Regarding the progress bar, newlines can appear when you have not closed a previous progress bar correctly.

I get the same issue when using forkserver or spawn on linux. It works fine on fork though.

I see that it has to do with the syncmanager that’s not pickleable. I will need to update the WorkerInsights class and implement get/set state accordingly.
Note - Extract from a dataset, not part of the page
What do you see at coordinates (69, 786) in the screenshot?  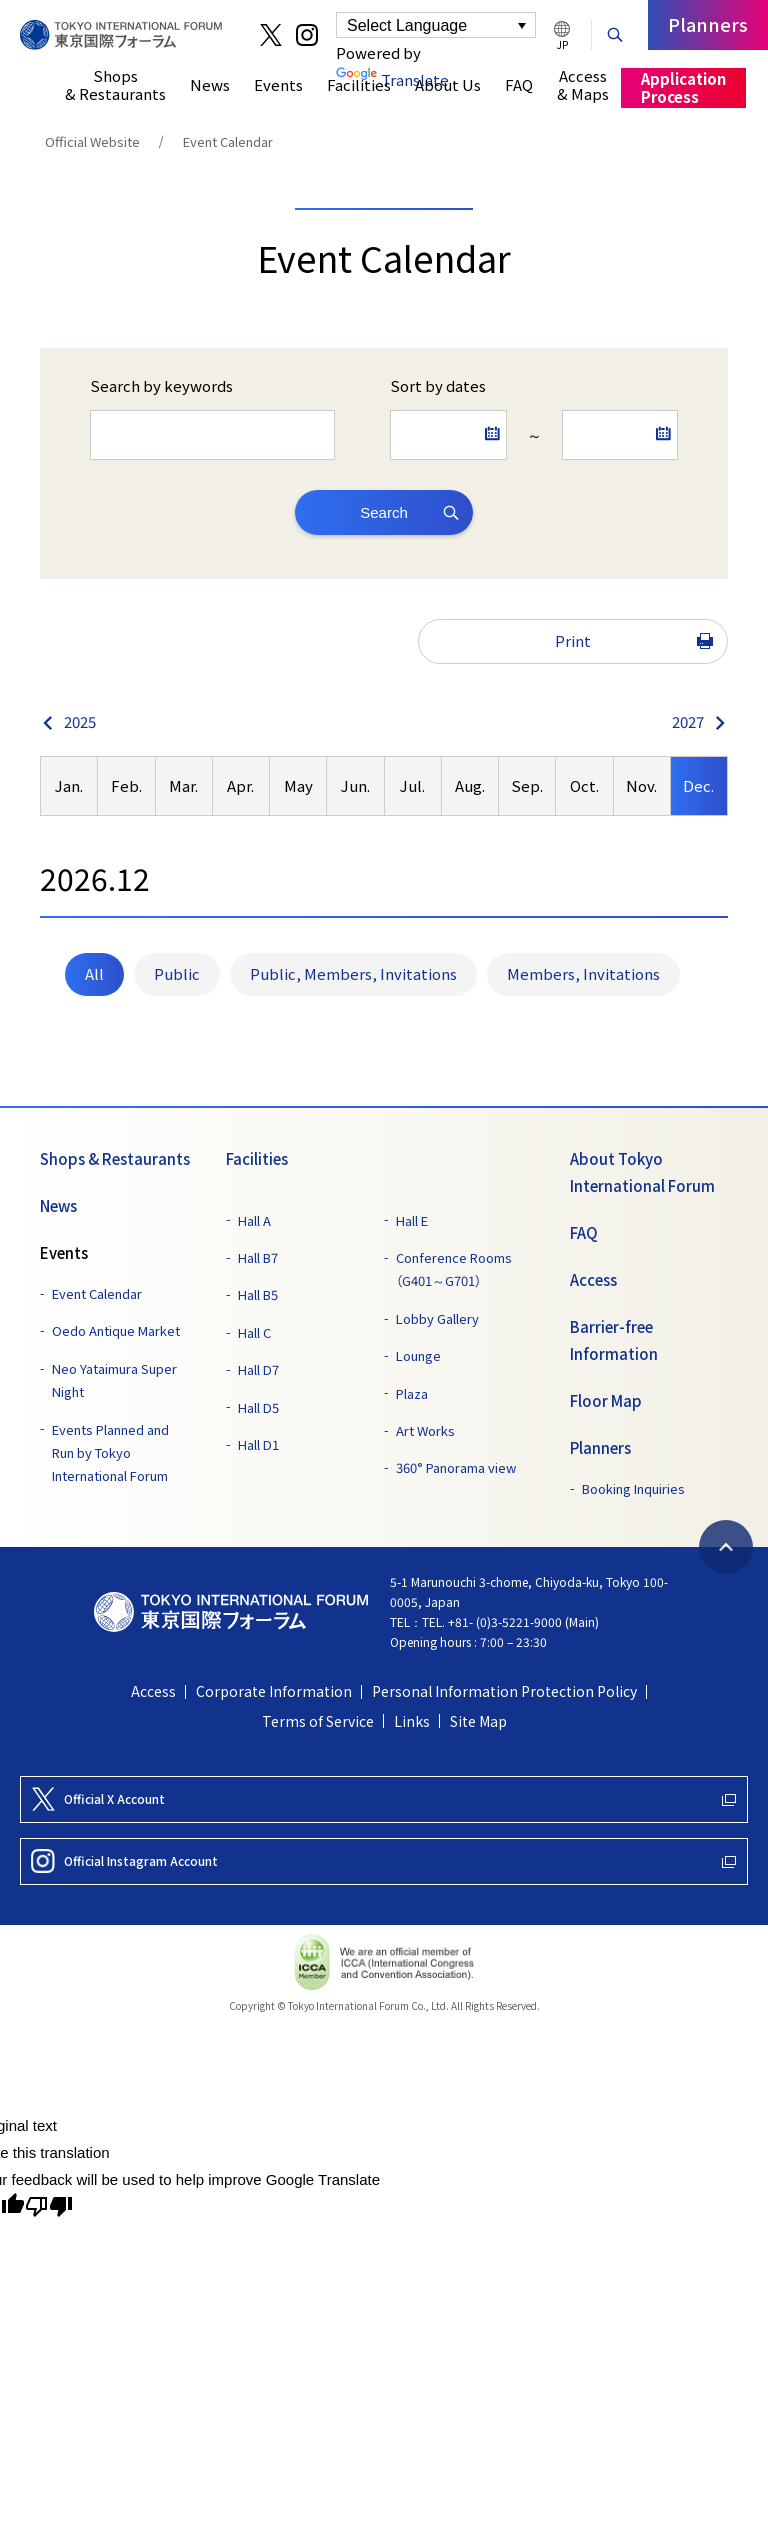 I see `[option]` at bounding box center [69, 786].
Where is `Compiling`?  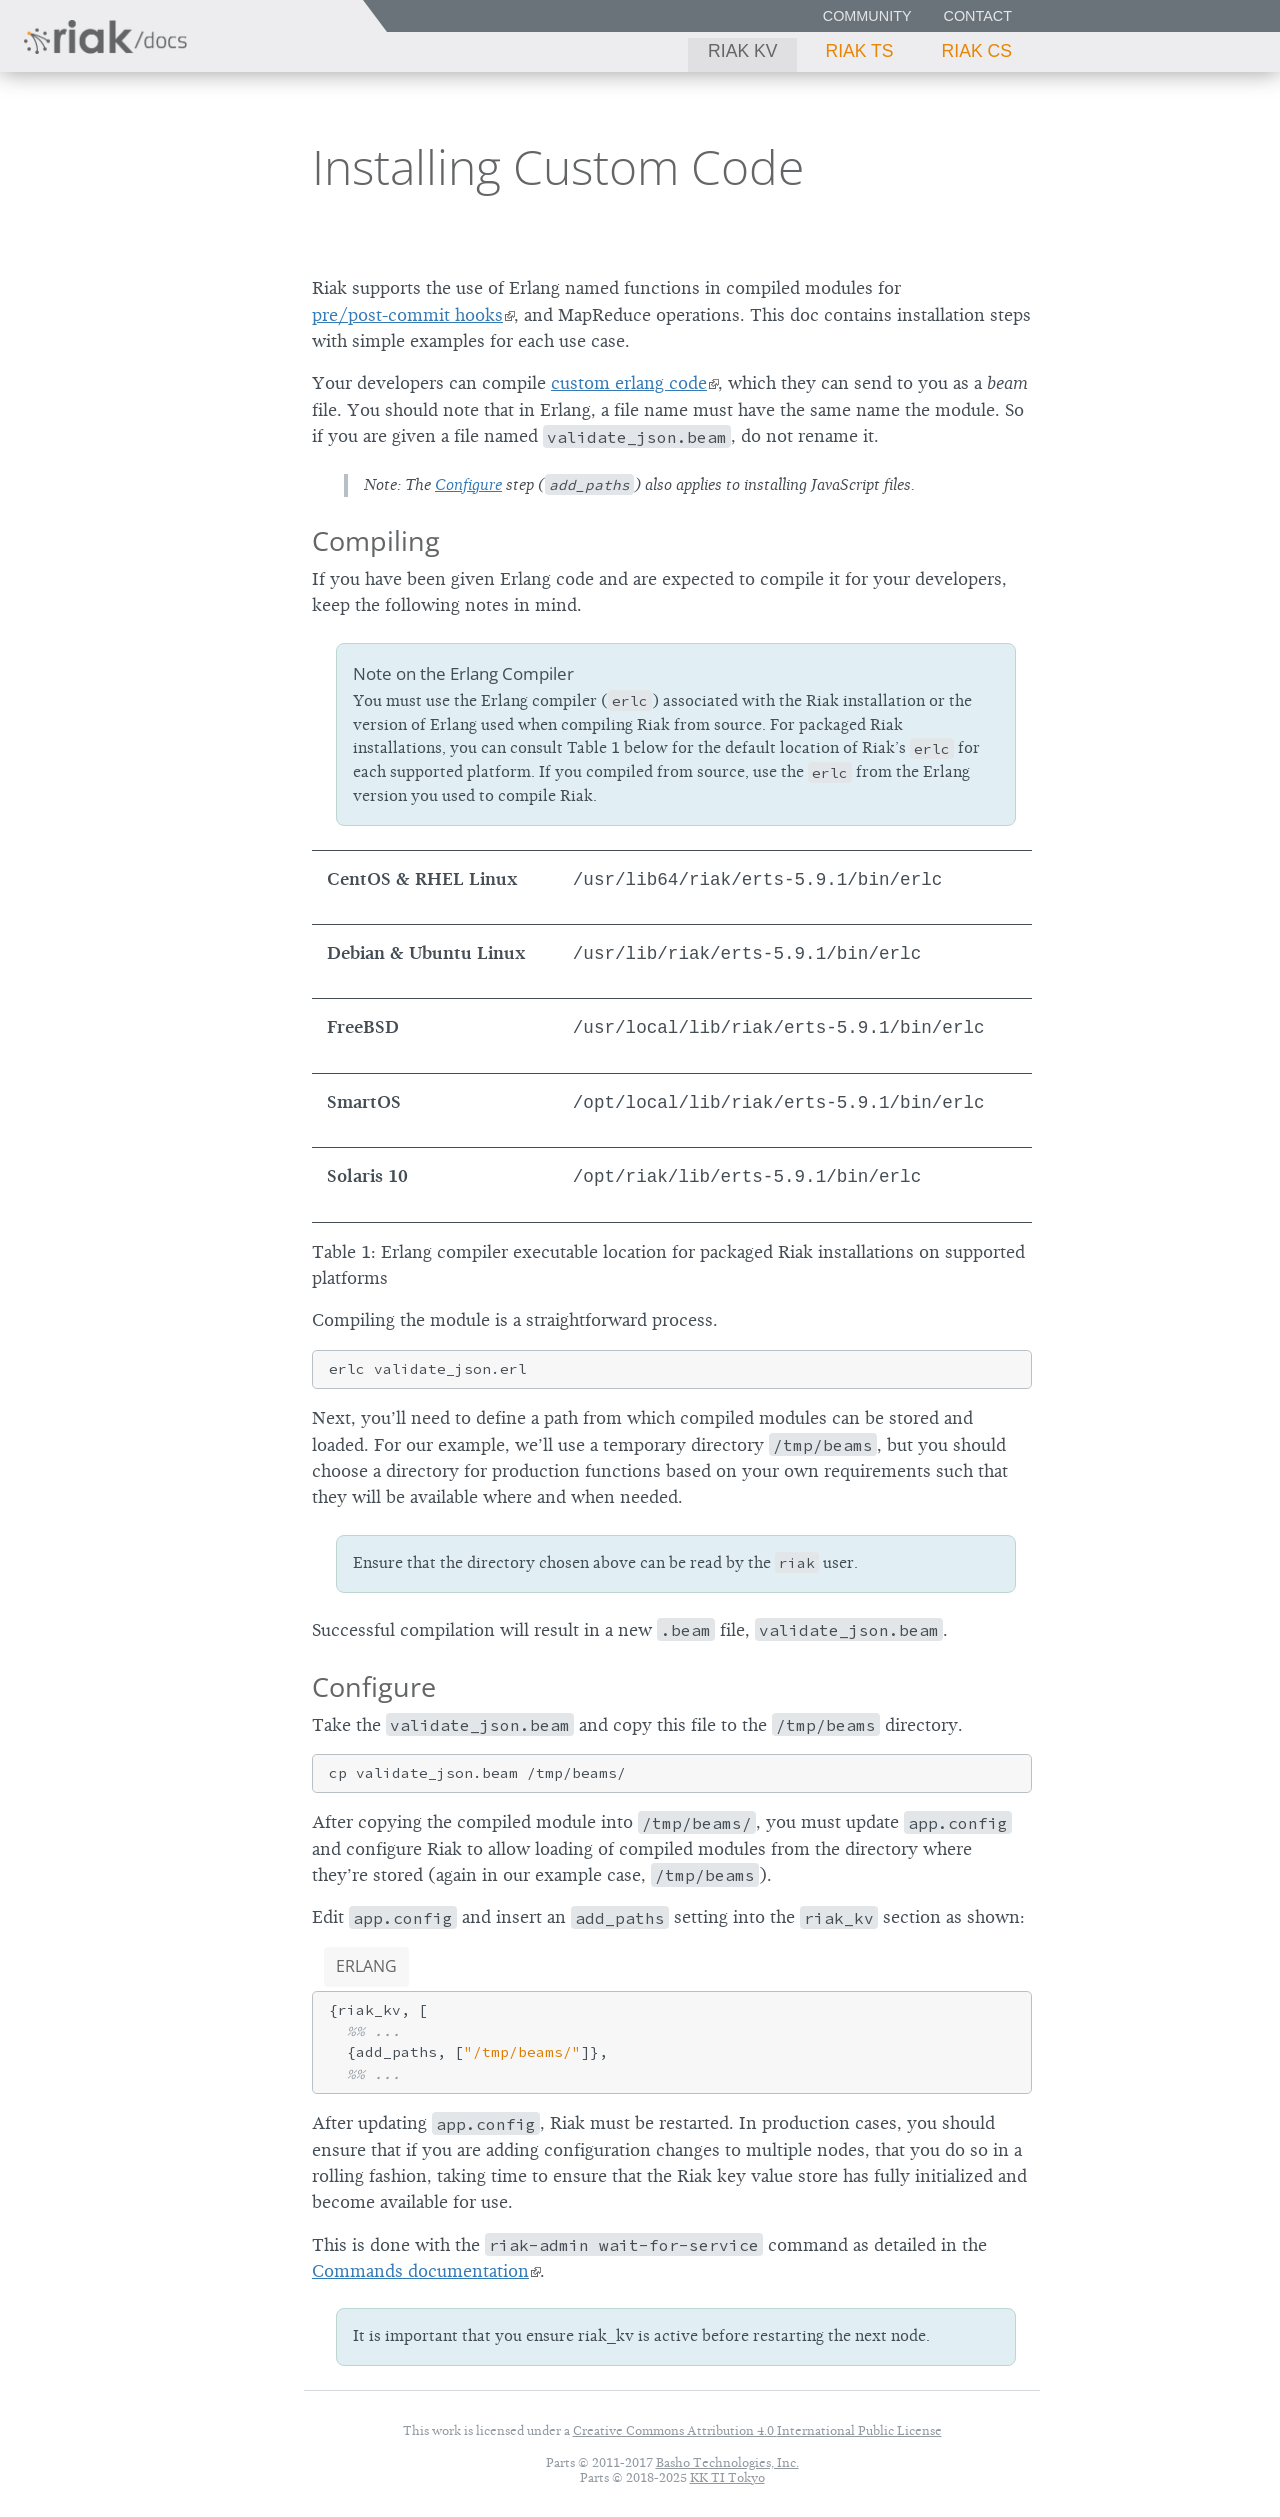 Compiling is located at coordinates (376, 540).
I’ll work on it when I have the time. In the mean time, if you can use fork, which will fix your issue. If not, then this temporary workaround should work (although it will disable showing the arguments passed on to the longest running tasks):

from mpire import WorkerPool
from unittest.mock import patch
import time


def foo(i):
    time.sleep(1)
    return i * 2

if __name__ == "__main__":
    with patch('mpire.insights.RUNNING_WINDOWS', new=True), WorkerPool(25, daemon=False, start_method="forkserver", enable_insights=True) as pool:
        results = pool.map(foo, range(100), progress_bar=True)
        pool.print_insights()

This will make mpire run as if it would run on Windows. On that platform it disables the use of the syncmanager and should make your problem go away.